Premanisme di Pademangan Disikat dalam Operasi Rutin
Polsek Pademangan, Jakarta Utara, menangkap dua pria yang diduga terlibat premanisme. Penindakan ini merupakan bagian dari operasi yang menyasar praktik parkir liar dan “Pak Ogah”, sekaligus mendukung Program Jaga Lingkungan. Langkah tersebut menjadi sinyal bahwa aparat tak hanya fokus pada tindak kriminal besar, tetapi juga pada gangguan ketertiban yang kerap dirasakan langsung warga di lapangan.
Polda Metro Jaya Sita 1,14 Ton Narkoba
Di sisi lain, Polda Metro Jaya mengungkap capaian besar dalam pemberantasan narkoba. Direktur Reserse Narkoba Polda Metro Jaya, Kombes Pol Ahmad David, menyebut total barang bukti yang disita mencapai 1,14 ton dengan nilai sekitar Rp1,13 triliun. Dalam beberapa bulan terakhir, polisi juga telah menetapkan 2.318 tersangka dari 1.719 kasus narkoba. Angka itu menunjukkan bahwa jaringan peredaran gelap narkotika masih aktif dan menjadi salah satu fokus utama penegakan hukum di wilayah ibu kota.
Dugaan Keracunan MBG di Pasar Rebo Masih Diperiksa
Kasus lain yang ikut menjadi sorotan adalah dugaan keracunan terhadap 20 siswa di SDN 01 Gedong, Pasar Rebo, Jakarta Timur. Polisi kini memeriksa koki dan pengantar program Makan Bergizi Gratis (MBG) untuk menelusuri sumber masalah. Pemeriksaan ini penting karena kasus tersebut tidak hanya berkaitan dengan kesehatan anak sekolah, tetapi juga menyangkut pengawasan distribusi makanan yang seharusnya aman dikonsumsi.
Penusukan Agen LPG di Kebon Jeruk
Selain itu, polisi juga menangani kasus penusukan terhadap agen LPG di Kebon Jeruk. Motif awal yang terungkap, korban diduga menjual barang milik pelaku tanpa izin.

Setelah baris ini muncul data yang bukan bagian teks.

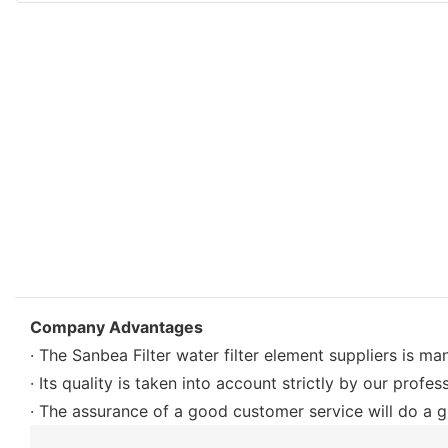
Company Advantages
· The Sanbea Filter water filter element suppliers is m
· Its quality is taken into account strictly by our profe
· The assurance of a good customer service will do a gr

Peristiwa ini menambah daftar kasus kriminal yang harus diurai penyidik, sekaligus memperlihatkan bahwa konflik pribadi masih sering berujung pada tindakan kekerasan.
Rangkaian peristiwa tersebut memperlihatkan betapa padatnya pekerjaan aparat kepolisian di Jakarta, dari jalanan hingga dapur penyedia makanan sekolah. Setiap kasus kini menunggu pendalaman lebih lanjut, sementara publik menanti hasil penyidikan yang bisa menjelaskan duduk perkara secara utuh. Sumber: Metro ANTARA.